Verlorene Siege, Lost Victories by Field-Marshal Erich von Manstein (1887 – 1952) is a well written, thought provoking book written in a manner comprehensible to the layman detailing von Manstein’s Eastern Front career as Chief of the General Staff, Chief of Staff to Field Marshal Gerd von Rundstedt then, Commander of an Army Corps then Commander of 11th Army. When Sevastopol fell he was promoted to Field Marshal. von Manstein oversaw the retreat of Southern Army Group from Russian territories to the Polish borders including the re-taking of Kharkov. von Manstein was relieved of his command as a result of Hitler’s interference with operational procedures on the battlefield. von Manstein was a soldier’s soldier he was the popular choice as overall commander of German Armed Forces during WWII, this occasion never presented itself.
Clausewitz said everything in war is simple, but the simplest thing is incredibly difficult. Hitler was politically astute, Erich von Manstein deliberately outlined the steady decline in Hitler’s outlook and the constant deterioration of Germany’s war effort as suggested by the title Lost Victories. The tragedy for all thoughtful, knowledgeable, and sensitive German soldiers like von Manstein was the dilemma of trying faithfully to serve their country while disapproving the Fuehrer’s aims and methods. ‘I am a gentleman’ he told Hitler pointedly. This is a story of bright prospects turning to ruin.
Count Schlieffen said the weaker party made their own contribution to the victory of their adversaries. Poland by fighting on their western frontier instead of initially from the Bzura redoubt hastened their defeat in September 1939. Hitler then took over the functions of the triumvirate of king, statesman and war lord, but had the drop of ‘Samuel’s anointing oil’ which Schlieffen considered indispensable for at least one of the triumvirate really fallen on his head? Ober Kommand des Heeres (OKH) Operation Order Yellow was modified by von Manstein to clear Anglo-French forces from the battlefield fully ensuring overall victory in the West. No ready made works of art spring from the brain as did Pallas Athene from the head of Zeus, thereby the OKH operational plan in October 1939 was the result of tremendous hard work. Napoleon coined the phrase on s’engage partout, et on voit, the French Army waited for the Germans to attack in May 1940. The Goddess of war shone upon the German Army June 1940 as they struck southwest across France.

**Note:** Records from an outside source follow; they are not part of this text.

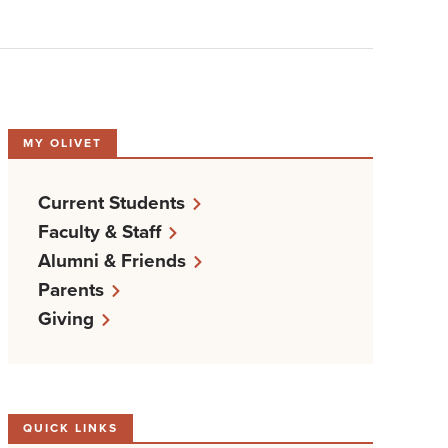
MY OLIVET
Current Students
Faculty & Staff
Alumni & Friends
Parents
Giving
QUICK LINKS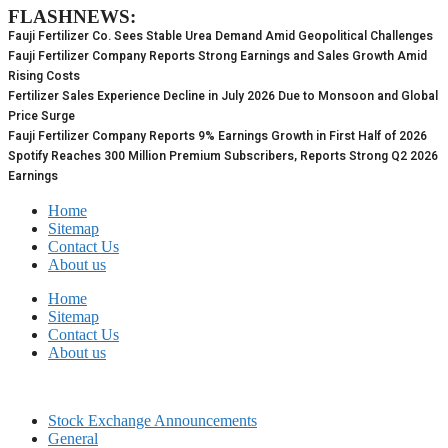
FLASHNEWS:
Skip
to
Fauji Fertilizer Co. Sees Stable Urea Demand Amid Geopolitical Challenges
content
Fauji Fertilizer Company Reports Strong Earnings and Sales Growth Amid
Rising Costs
Fertilizer Sales Experience Decline in July 2026 Due to Monsoon and Global
Price Surge
Fauji Fertilizer Company Reports 9% Earnings Growth in First Half of 2026
Spotify Reaches 300 Million Premium Subscribers, Reports Strong Q2 2026
Earnings
Home
Sitemap
Contact Us
About us
Home
Sitemap
Contact Us
About us
Stock Exchange Announcements
General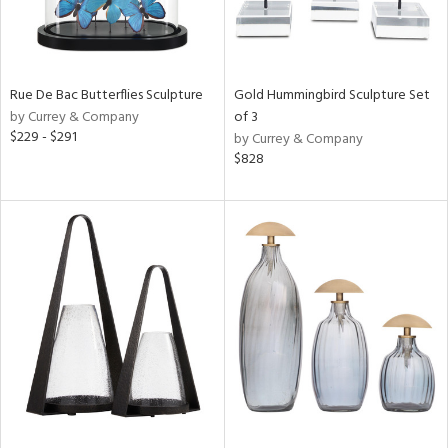
Rue De Bac Butterflies Sculpture
Gold Hummingbird Sculpture Set
by Currey & Company
of 3
$229 - $291
by Currey & Company
$828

The military planning for operations in Southern Army Group detailed war on two fronts when the breakthrough at Perekop and the battle on the Sea of azov allowed the Crimea to be taken after a six month battle by Eleventh Army. The Stalin offensive highlighted the fanaticism of the Commissar led Soviet Armies, operation Bustard to re-take the Kerch Peninsula was a bloody battle.
As Schiller once said: ‘What we omit from a single hour is lost to all eternity’. The delays in re-supply and reinforcements ensured the German Army was never rested and re-fitted at any stage during Operation Barbarossa.
‘Stranger! To Sparta say, her faithful hand Here lies in death, remembering her command.’ Never will these lines of the heroism of the defenders of Thermopylae be carved in stone at Stalingrad in memory of Sixth Army’s martyrdom on the Volga.
Stalingrad was where the waves of German offensives broke on the Volga. However von Manstein appreciated the Sixth Army holding down 91 Soviet Army formations whilst the Southern Army Group fought defensive retreats to the Dnieper. 48Pz Army succeeded in fighting its way within 50km of Sixth Army but Hitler refused to order a fighting break out. Seydlitz at the Battle of Zorndorf said ‘After the battle the King may dispose of my head as he will, but during the battle he will kindly allow me to make use of it.’ von Manstein was growing increasingly frustrated at Hitler’s interference - von Manstein said the only successful military commanderis are the ones who can think ahead. Hitler did not allow detailed planning of large scale military operations. In 1942-3 there was an unmistakable fall-off in the quality of Soviet infantry, they forced men from newly reconquered Soviet lands into massed frontal attacks. however, they had taken over the German armoured technique of penetration in depth. The Soviet command never managed to co-ordinate strength and speed when hitting a decisive spot. The German fighting troops, convinced of their superiority as soldiers, stood their ground in the most desperate situations, and their courage and self-sacrifice did much to compensate for the enemy’s numerical preponderance. von Manstein remonstrated with Hitler that, for a casualty total of 133,000 men there had been only 33,000 replacements.
Hitler’s refusal to withdraw from Nikopol on the Dnieper tied down German forces which were badly needed to counter the Soviet build up west of Kiev. The partial withdrawal included the majority of the Russian population glad to escape the dreaded Soviets. Ukranians and Caucasians still preferred to fight in the German Army.
Hitler dispensed with Field Marshal von Manstein services 2nd April 1944, a grave error.